* Action item *
Return the records exactly, keeping every line as it is.

Segment Start: Material to process

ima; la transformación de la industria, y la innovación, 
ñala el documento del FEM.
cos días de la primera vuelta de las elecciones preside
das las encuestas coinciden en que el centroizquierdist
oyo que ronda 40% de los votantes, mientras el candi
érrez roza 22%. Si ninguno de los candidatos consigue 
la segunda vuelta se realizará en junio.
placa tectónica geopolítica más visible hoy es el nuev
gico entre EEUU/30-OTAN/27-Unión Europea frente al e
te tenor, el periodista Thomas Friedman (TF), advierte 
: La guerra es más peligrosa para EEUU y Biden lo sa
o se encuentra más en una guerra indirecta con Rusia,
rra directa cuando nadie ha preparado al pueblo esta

Segment End: Material to process

* Output *
ima; la transformación de la industria, y la innovación, 
ñala el documento del FEM.
cos días de la primera vuelta de las elecciones preside
das las encuestas coinciden en que el centroizquierdist
oyo que ronda 40% de los votantes, mientras el candi
érrez roza 22%. Si ninguno de los candidatos consigue 
la segunda vuelta se realizará en junio.
placa tectónica geopolítica más visible hoy es el nuev
gico entre EEUU/30-OTAN/27-Unión Europea frente al e
te tenor, el periodista Thomas Friedman (TF), advierte 
: La guerra es más peligrosa para EEUU y Biden lo sa
o se encuentra más en una guerra indirecta con Rusia,
rra directa cuando nadie ha preparado al pueblo esta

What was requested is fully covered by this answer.